Qui di seguito una panoramica dei film (Cofanetto 1 in prima pagina, cofanetto 2 in seconda pagina):

I pugni in tasca (1965) - 104 minuti

“Che l’età verde sarei dannato a consumare in questo natio borgo selvaggio”. (Ale)

I pugni in tasca del 1965 segna l'esordio (trionfale) alla regia di Bellocchio, disarmante ritratto di una indolente e funesta società in cui già scalpitano i prodromi della rivoluzione sessantottina. In una mimetica provincia emiliana vive una diroccata famiglia medio-borghese composta da una madre, oramai cieca e rifugiata nei ricordi, e i suoi quattro figli: l'epilettico e ritardato Leone, la problematica Giulia, l'instabile ‘Ale' (un incontenibile Lou Castel), e infine il bell'Augusto, l'unico ad avere una flebile prospettiva di vita ‘normale'. Il dramma umano si va condensando attorno alla torbida mente di Ale e alla sua latente perfidia; personaggio-simbolo dei malumori e delle inquietudini societarie, egli incarna quello che si rivelerà più tardi uno dei temi più indagati dal regista piacentino: la follia umana intrappolata e insita nella quotidiana ‘normalità'. Tema che va di pari passo con un altro tema-pilastro della cinematografia del regista: la famiglia (soprattutto borghese) in cui galleggiano o affogano le singole individualità.

Addio del passato (2000) - 47 minuti

“Amami Alfredo quant’io t’amo...”. (Violetta)

Il titolo (Addio del passato) è tratto dal III atto di una delle più celebri opere di Giuseppe Verdi, cui è dedicato questo splendido medio metraggio, nato come omaggio al compositore in occasione dei cento anni dalla sua morte. Bellocchio realizza con questo lavoro un triplice inno: alla sua città Piacenza, alla musica, e infine a Verdi, raccontato tramite le sue imperiture opere, in particolare la Traviata, che tutti i piacentini amano, cantano, sognano. Attraverso le tante Violette e i tanti Alfredo (soprani professionisti e non) Bellocchio sublima così l'immagine di un musicista che tanto ha significato e significa per la città di Piacenza. In un'opera fatta di emozioni in divenire, accompagnate dalla nobile musica della Traviata, l'amore di Bellocchio per la sua città si fonde dunque a quello di Verdi per l'amore puro, in un risultato di enorme suggestione visiva e uditiva.

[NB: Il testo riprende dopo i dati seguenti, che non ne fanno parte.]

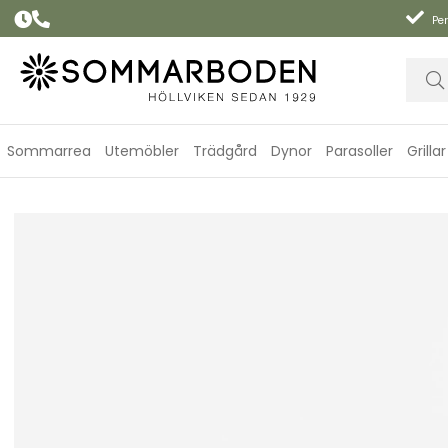
Per
Sommarrea
Utemöbler
Trädgård
Dynor
Parasoller
Grillar
LEVEL/LEVEL 2 möbelskydd ottoman - black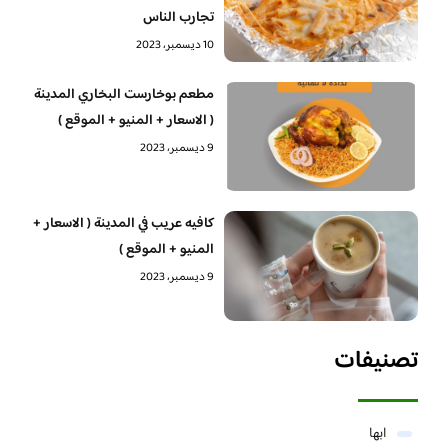
تجارب الناس
10 ديسمبر، 2023
مطعم بوخارست البخاري المدينة
( الاسعار + المنيو + الموقع )
9 ديسمبر، 2023
كافيه عريب في المدينة ( الاسعار +
المنيو + الموقع )
9 ديسمبر، 2023
تصنيفات
ابها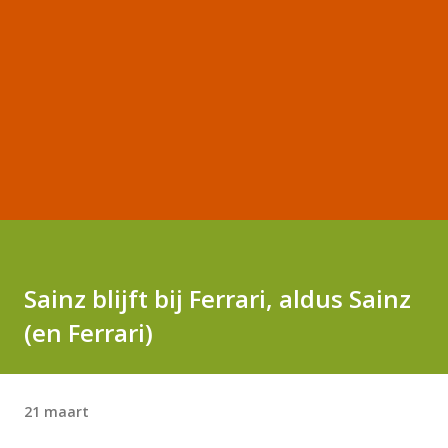
Sainz blijft bij Ferrari, aldus Sainz
(en Ferrari)
21 maart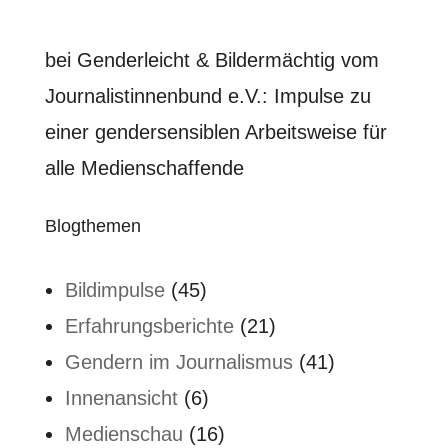
bei Genderleicht & Bildermächtig vom
Journalistinnenbund e.V.
: Impulse zu
einer gendersensiblen Arbeitsweise für
alle Medienschaffende
Blogthemen
Bildimpulse
(45)
Erfahrungsberichte
(21)
Gendern im Journalismus
(41)
Innenansicht
(6)
Medienschau
(16)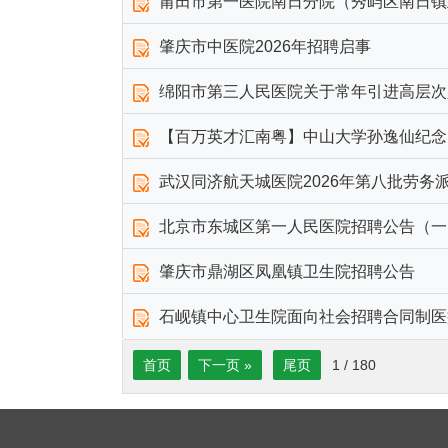
莆田市第一医院南日分院（秀屿区南日镇卫
肇庆市中医院2026年招聘启事
绵阳市第三人民医院关于常年引进高层次
【百万英才汇南粤】中山大学孙逸仙纪念
武汉同济航天城医院2026年第八批劳务
北京市东城区第一人民医院招聘公告（一
肇庆市鼎湖区凤凰镇卫生院招聘公告
石岘镇中心卫生院面向社会招聘合同制医
首页
下一页 »
尾页
1
/
180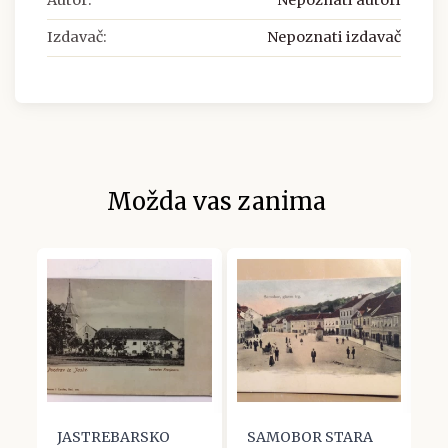
Autor:
Nepoznati autori
Izdavač:
Nepoznati izdavač
Možda vas zanima
JASTREBARSKO
SAMOBOR STARA
S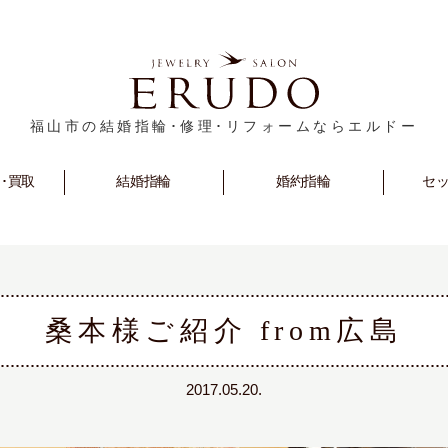
福山市の結婚指輪･修理･リフォームならエルドー
･買取
rm
Marriage
結婚指輪
Engagement
婚約指輪
セ
S
桑本様ご紹介 from広島
2017.05.20.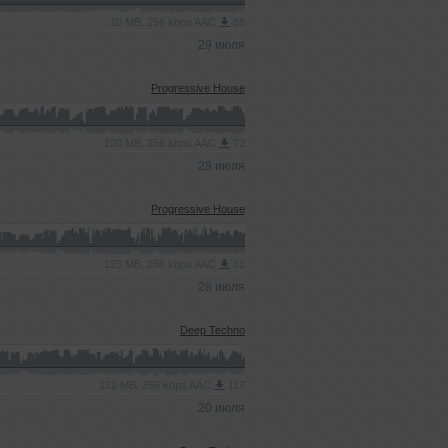
10 MB, 256 kbps AAC
88
29 июля
Progressive House
120 MB, 256 kbps AAC
72
28 июля
Progressive House
123 MB, 256 kbps AAC
31
28 июля
Deep Techno
122 MB, 256 kbps AAC
117
20 июля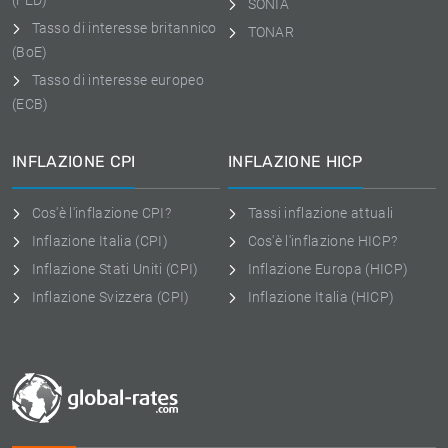
(FED)
SONIA
Tasso di interesse britannico
TONAR
(BoE)
Tasso di interesse europeo
(ECB)
INFLAZIONE CPI
INFLAZIONE HICP
Cos'è l'inflazione CPI?
Tassi inflazione attuali
Inflazione Italia (CPI)
Cos'è l'inflazione HICP?
Inflazione Stati Uniti (CPI)
Inflazione Europa (HICP)
Inflazione Svizzera (CPI)
Inflazione Italia (HICP)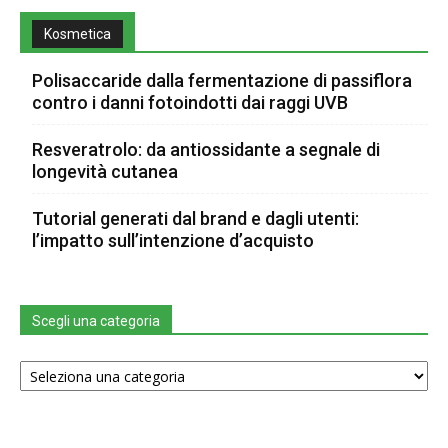
Kosmetica
Polisaccaride dalla fermentazione di passiflora
contro i danni fotoindotti dai raggi UVB
Resveratrolo: da antiossidante a segnale di
longevità cutanea
Tutorial generati dal brand e dagli utenti:
l’impatto sull’intenzione d’acquisto
Scegli una categoria
Scegli
una
categoria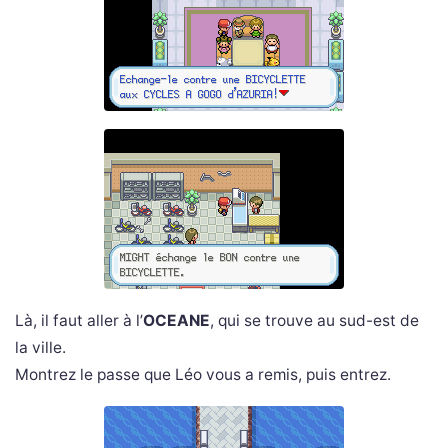
Là, il faut aller à l’
OCEANE
, qui se trouve au sud-est de
la ville.
Montrez le passe que Léo vous a remis, puis entrez.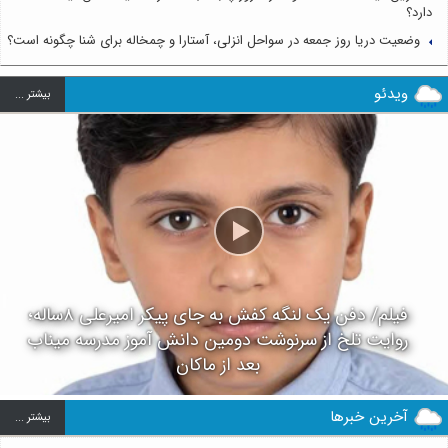
دارد؟
وضعیت دریا روز جمعه در سواحل انزلی، آستارا و چمخاله برای شنا چگونه است؟
ویدئو
بيشتر ...
فیلم/ دفن یک لنگه کفش به جای پیکر امیرعلی ۸ساله؛
روایت تلخ از سرنوشت دومین دانش آموز مدرسه میناب
بعد از ماکان
آخرین خبرها
بيشتر ...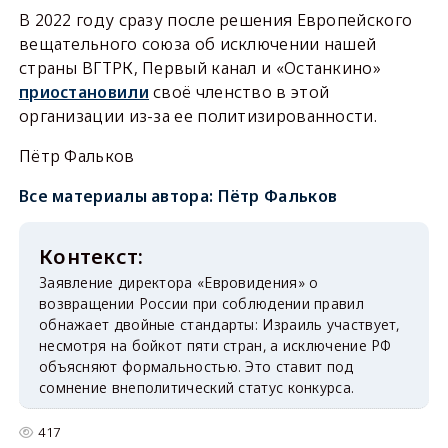
В 2022 году сразу после решения Европейского
вещательного союза об исключении нашей
страны ВГТРК, Первый канал и «Останкино»
приостановили
своё членство в этой
организации из-за ее политизированности.
Пётр Фальков
Все материалы автора:
Пётр Фальков
Заявление директора «Евровидения» о
возвращении России при соблюдении правил
обнажает двойные стандарты: Израиль участвует,
несмотря на бойкот пяти стран, а исключение РФ
объясняют формальностью. Это ставит под
сомнение внеполитический статус конкурса.
417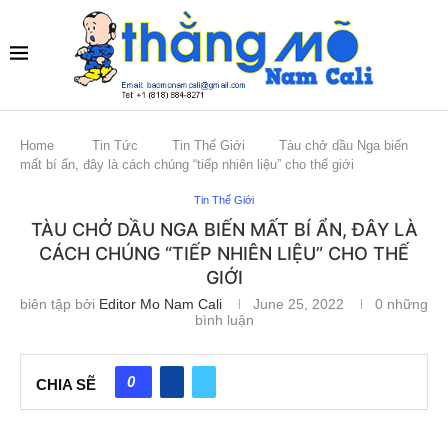
Home
Tin Tức
Tin Thế Giới
Tàu chở dầu Nga biến
mất bí ẩn, đây là cách chúng “tiếp nhiên liệu” cho thế giới
Tin Thế Giới
TÀU CHỞ DẦU NGA BIẾN MẤT BÍ ẨN, ĐÂY LÀ
CÁCH CHÚNG “TIẾP NHIÊN LIỆU” CHO THẾ
GIỚI
biên tập bởi
Editor Mo Nam Cali
June 25, 2022
0 những
bình luận
0
CHIA SẼ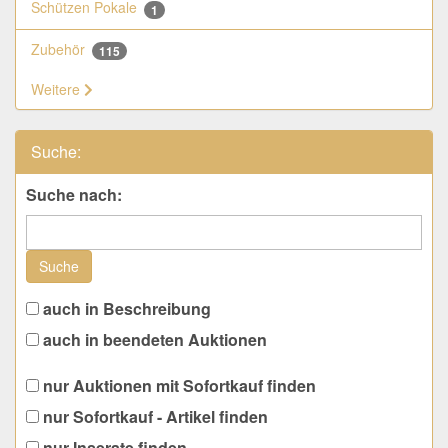
Schützen Pokale
1
Zubehör
115
Weitere
Suche:
Suche nach:
Suche
auch in Beschreibung
auch in beendeten Auktionen
nur Auktionen mit Sofortkauf finden
nur Sofortkauf - Artikel finden
nur Inserate finden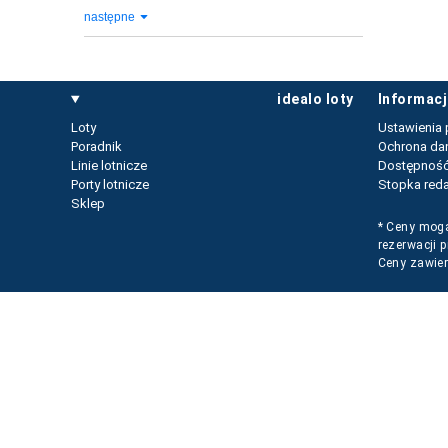
następne
idealo loty
informac
Loty
Ustawienia 
Poradnik
Ochrona da
Linie lotnicze
Dostępnoś
Porty lotnicze
Stopka reda
Sklep
* Ceny mogą
rezerwacji 
Ceny zawier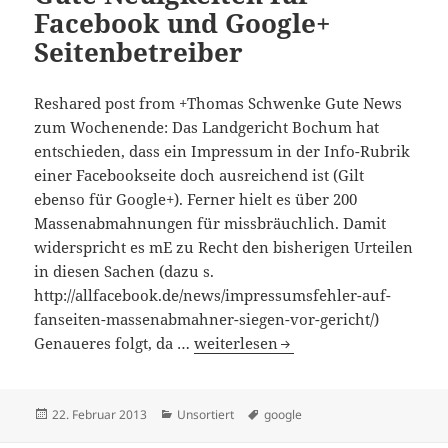
Facebook und Google+
Seitenbetreiber
Reshared post from +Thomas Schwenke Gute News
zum Wochenende: Das Landgericht Bochum hat
entschieden, dass ein Impressum in der Info-Rubrik
einer Facebookseite doch ausreichend ist (Gilt
ebenso für Google+). Ferner hielt es über 200
Massenabmahnungen für missbräuchlich. Damit
widerspricht es mE zu Recht den bisherigen Urteilen
in diesen Sachen (dazu s.
http://allfacebook.de/news/impressumsfehler-auf-
fanseiten-massenabmahner-siegen-vor-gericht/)
Gute Neuigkeiten für Facebook und
Genaueres folgt, da …
weiterlesen
Veröffentlicht
Kategorien
Schlagwörter
22. Februar 2013
Unsortiert
google
am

Vacanze in Val Trebbia (1981) - 45 minuti

"_Vendere non significa semplicemente vendere e realizzare dei soldi. Vendere significa decidere di chiudere con una certa realtà, decidere di chiudere con un certo passato_"

Estate 1978. Marco Bellocchio (qui il regista appare nei panni di sé stesso) parte con moglie e figlio per trascorrere le vacanze estive nella natia Bobbio, e per decidere se vendere o meno la storica casa di famiglia. I bambini inscenano una piccola recita, i ragazzi giocano al Cristo in croce, i grandi mangiano, discutono, s'infervorano. Al breve racconto di immagini estive (talvolta un po' ridondanti) si aggiungono poi le oniriche evasioni del protagonista, andando a creare quell'esercizio di cinema (come lo definisce lo stesso Bellocchio) che diventerà la prefazione al racconto autobiografico proseguito poi con i due capitoli Sorelle. È un racconto nostalgico di memorie mescolate fra di loro e sfruttate al fine di rievocare un passato privato e personale ma anche un'intera epoca (zoccoli pescura, pantaloni a zampa, passioni). Ancora una volta il reale e l'onirico s'intrecciano per raccontare la difficoltà dell'uomo di tagliare il cordone ombelicale con le proprie radici, simbolicamente rappresentate dalla casa da vendere; e ancora una volta saranno le fresche acque del Trebbia (nel raccordo circolare dei lettini che galleggiano verso la grotta) ad accogliere l'uomo per questa sorta di ‘irrisolta riconciliazione' con il passato.

Sorelle mai (2010) - 104 minuti

“Adieu, adieu, adieu, addio al mondo, ai ricordi del passato, ad un sogno mai sognato, ad un attimo d’amore che mai più ritornerà”. (Domenico Modugno)

Più che di un vero e proprio film si tratta di una collezione di episodi, facenti parte di una sorta di Diario personale iniziato con Sorelle (2006) e che coprono un arco di tempo che va dal 1999 al 2008. Al centro della storia corrono parallele le vite di Giorgio, sua sorella Sara (una intensa Donatella Finocchiaro) e delle ‘mitiche' zie (onnipresenti nei film di Bellocchio), sempre pronte a prendersi cura di tutto e tutti e che rappresentano un ineludibile legame con la natia terra piacentina: l'avita casa di famiglia, Bobbio, il fiume Trebbia. Un film che molti hanno definito "di riconciliazione" con quel passato ingombrante e asfittico con cui Bellocchio aveva iniziato a fare i conti ne I pugni in tasca e con il quale non si era mai realmente ‘riappacificato'. Cosa che invece il regista sembra fare con questo ciclo di ininterrotti ritorni e abbandoni, incorniciati in un ritratto intimista della sua terra, e che si barcamena melanconico tra la voglia di evadere e la irruente necessità (comune a tutti noi) di restare ancorati alle radici. Un liberatorio tuffo nei sentimenti umani che scivola via sulle note del Vecchio frac di Modugno.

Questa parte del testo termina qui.